The state is accessed asynchronously through a Tower service interface. Determining what guarantees the state service can and should provide to the rest of the application requires considering two sets of behaviors:

  1. behaviors related to the state's external API (a Buffered tower::Service);
  2. behaviors related to the state's internal implementation (using rocksdb).

Making this distinction helps us to ensure we don't accidentally leak "internal" behaviors into "external" behaviors, which would violate encapsulation and make it more difficult to replace rocksdb.

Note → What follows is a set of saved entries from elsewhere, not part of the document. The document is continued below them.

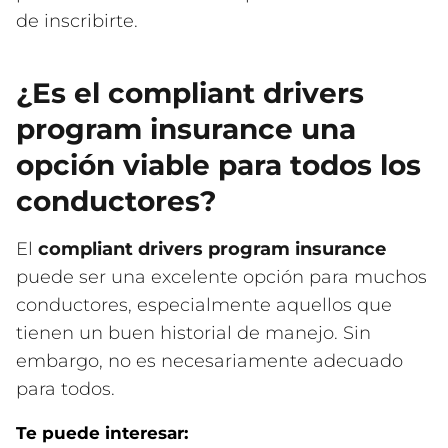
de inscribirte.
¿Es el compliant drivers
program insurance una
opción viable para todos los
conductores?
El
compliant drivers program insurance
puede ser una excelente opción para muchos
conductores, especialmente aquellos que
tienen un buen historial de manejo. Sin
embargo, no es necesariamente adecuado
para todos.
Te puede interesar:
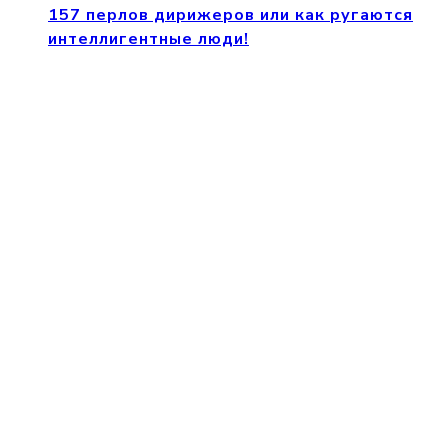
157 перлов дирижеров или как ругаются
интеллигентные люди!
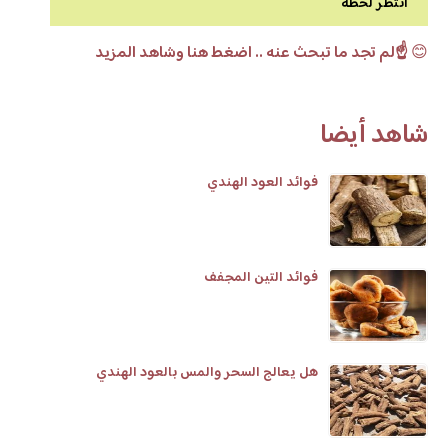
انتظر لحظة
😊
☝️لم تجد ما تبحث عنه .. اضغط هنا وشاهد المزيد
شاهد أيضا
فوائد العود الهندي
فوائد التين المجفف
هل يعالج السحر والمس بالعود الهندي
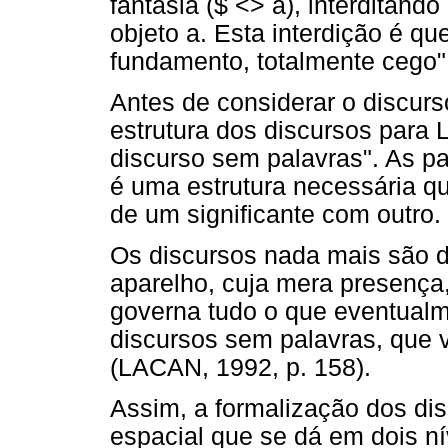
fantasia ($ <> a), interditando 
objeto a. Esta interdição é q
fundamento, totalmente cego"
Antes de considerar o discur
estrutura dos discursos para 
discurso sem palavras". As pa
é uma estrutura necessária q
de um significante com outro.
Os discursos nada mais são do
aparelho, cuja mera presença,
governa tudo o que eventualm
discursos sem palavras, que 
(LACAN, 1992, p. 158).
Assim, a formalização dos dis
espacial que se dá em dois ní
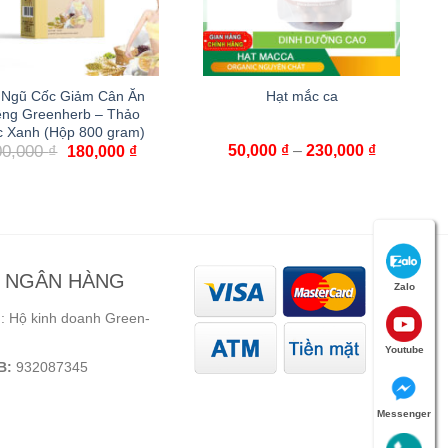
 Ngũ Cốc Giảm Cân Ăn
Hạt mắc ca
êng Greenherb – Thảo
 Xanh (Hộp 800 gram)
00,000
₫
50,000
₫
–
230,000
₫
180,000
₫
N NGÂN HÀNG
Zalo
 Hộ kinh doanh Green-
Youtube
B:
932087345
Messenger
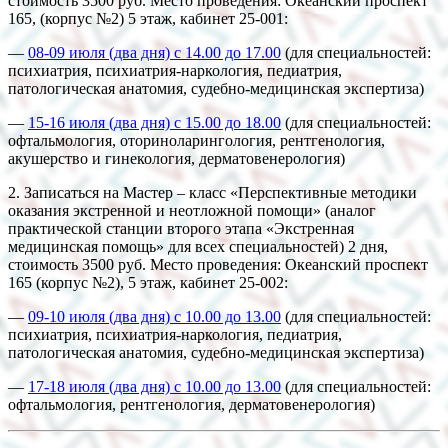
стоимость 3500 руб. Место проведения: Океанский проспект
165, (корпус №2) 5 этаж, кабинет 25-001:
—
08-09 июля (два дня) с 14.00 до 17.00
(для специальностей:
психиатрия, психиатрия-наркология, педиатрия,
патологическая анатомия, судебно-медицинская экспертиза)
—
15-16 июля (два дня) с 15.00 до 18.00
(для специальностей:
офтальмология, оториноларингология, рентгенология,
акушерство и гинекология, дерматовенерология)
2. Записаться на Мастер – класс «Перспективные методики
оказания экстренной и неотложной помощи» (аналог
практической станции второго этапа «Экстренная
медицинская помощь» для всех специальностей) 2 дня,
стоимость 3500 руб. Место проведения: Океанский проспект
165 (корпус №2), 5 этаж, кабинет 25-002:
—
09-10 июля (два дня) с 10.00 до 13.00
(для специальностей:
психиатрия, психиатрия-наркология, педиатрия,
патологическая анатомия, судебно-медицинская экспертиза)
—
17-18 июля (два дня) с 10.00 до 13.00
(для специальностей:
офтальмология, рентгенология, дерматовенерология)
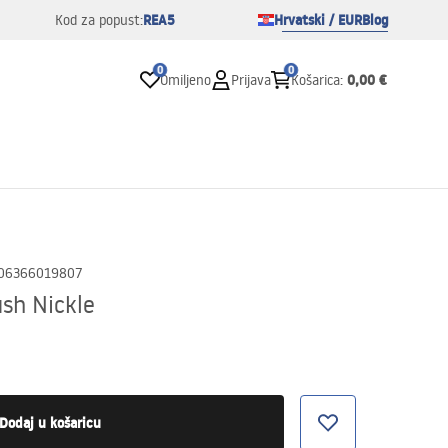
REA5
Hrvatski / EUR
Blog
Kod za popust:
0
0
0,00 €
Omiljeno
Prijava
Košarica
:
06366019807
ush Nickle
Dodaj u košaricu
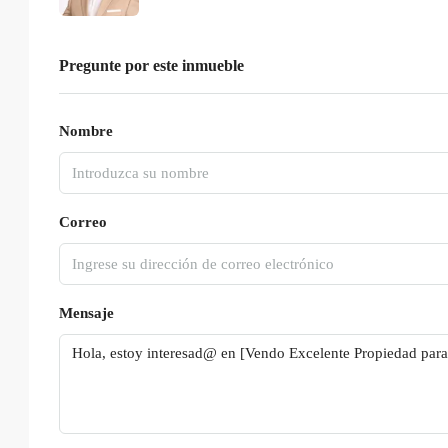
Pregunte por este inmueble
Nombre
Correo
Mensaje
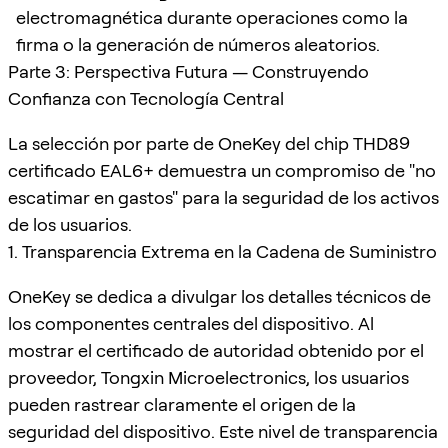
electromagnética durante operaciones como la
firma o la generación de números aleatorios.
Parte 3: Perspectiva Futura — Construyendo
Confianza con Tecnología Central
La selección por parte de OneKey del chip THD89
certificado EAL6+ demuestra un compromiso de "no
escatimar en gastos" para la seguridad de los activos
de los usuarios.
1. Transparencia Extrema en la Cadena de Suministro
OneKey se dedica a divulgar los detalles técnicos de
los componentes centrales del dispositivo. Al
mostrar el certificado de autoridad obtenido por el
proveedor, Tongxin Microelectronics, los usuarios
pueden rastrear claramente el origen de la
seguridad del dispositivo. Este nivel de transparencia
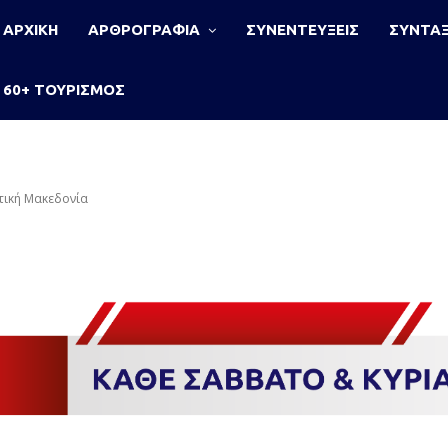
ΑΡΧΙΚΗ
ΑΡΘΡΟΓΡΑΦΙΑ
ΣΥΝΕΝΤΕΥΞΕΙΣ
ΣΥΝΤΑΞ
60+ ΤΟΥΡΙΣΜΟΣ
υτική Μακεδονία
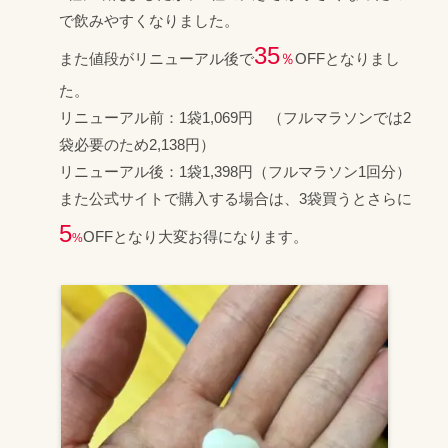
で飲みやすくなりました。
35
また値段がリニューアル後で
％
OFFとなりまし
た。
リニューアル前：1袋1,069円 （フルマラソンでは2
袋必要のため2,138円）
リニューアル後：1袋1,398円（フルマラソン1回分）
また公式サイトで購入する場合は、3袋買うとさらに
5
OFFとなり大変お得になります。
%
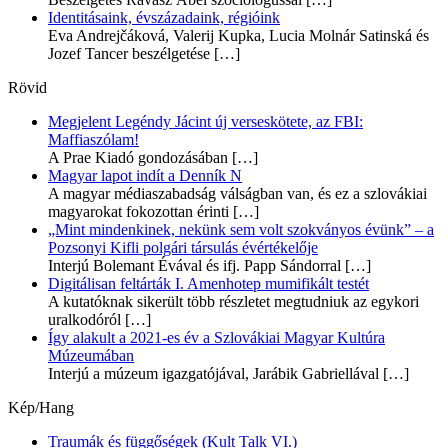
Identitásaink, évszázadaink, régióink
Eva Andrejčáková, Valerij Kupka, Lucia Molnár Satinská és
Jozef Tancer beszélgetése
[…]
Rövid
Megjelent Legéndy Jácint új verseskötete, az FBI:
Maffiaszólam!
A Prae Kiadó gondozásában
[…]
Magyar lapot indít a Denník N
A magyar médiaszabadság válságban van, és ez a szlovákiai
magyarokat fokozottan érinti
[…]
„Mint mindenkinek, nekünk sem volt szokványos évünk” – a
Pozsonyi Kifli polgári társulás évértékelője
Interjú Bolemant Évával és ifj. Papp Sándorral
[…]
Digitálisan feltárták I. Amenhotep mumifikált testét
A kutatóknak sikerült több részletet megtudniuk az egykori
uralkodóról
[…]
Így alakult a 2021-es év a Szlovákiai Magyar Kultúra
Múzeumában
Interjú a múzeum igazgatójával, Jarábik Gabriellával
[…]
Kép/Hang
Traumák és függőségek (Kult Talk VI.)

In the first category, our state is presented to the rest of the application as a Buffered tower::Service. The Buffer wrapper allows shared access to a service using an actor model, moving the service to be shared into a worker task and passing messages to it over an multi-producer single-consumer (mpsc) channel. The worker task receives messages and makes Service::calls. The Service::call method returns a Future, and the service is allowed to decide how much work it wants to do synchronously (in call) and how much work it wants to do asynchronously (in the Future it returns).

This means that our external API ensures that the state service sees a linearized sequence of state requests, although the exact ordering is unpredictable when there are multiple senders making requests.

Because the state service has exclusive access to the rocksdb database, and the state service sees a linearized sequence of state requests, we have an easy way to opt in to asynchronous database access. We can perform rocksdb operations synchronously in the Service::call, waiting for them to complete, and be sure that all future requests will see the resulting rocksdb state. Or, we can perform rocksdb operations asynchronously in the future returned by Service::call.

If we perform all writes synchronously and allow reads to be either synchronous or asynchronous, we ensure that writes cannot race each other. Asynchronous reads are guaranteed to read at least the state present at the time the request was processed, or a later state.

Summary

  • rocksdb reads may be done synchronously (in call) or asynchronously (in the Future), depending on the context;

  • rocksdb writes must be done synchronously (in call)

In-memory data structures

At a high level, the in-memory data structures store a collection of chains, each rooted at the highest finalized block. Each chain consists of a map from heights to blocks. Chains are stored using an ordered map from cumulative work to chains, so that the map ordering is the ordering of worst to best chains.

The Chain type

The Chain type represents a chain of blocks. Each block represents an incremental state update, and the Chain type caches the cumulative state update from its root to its tip.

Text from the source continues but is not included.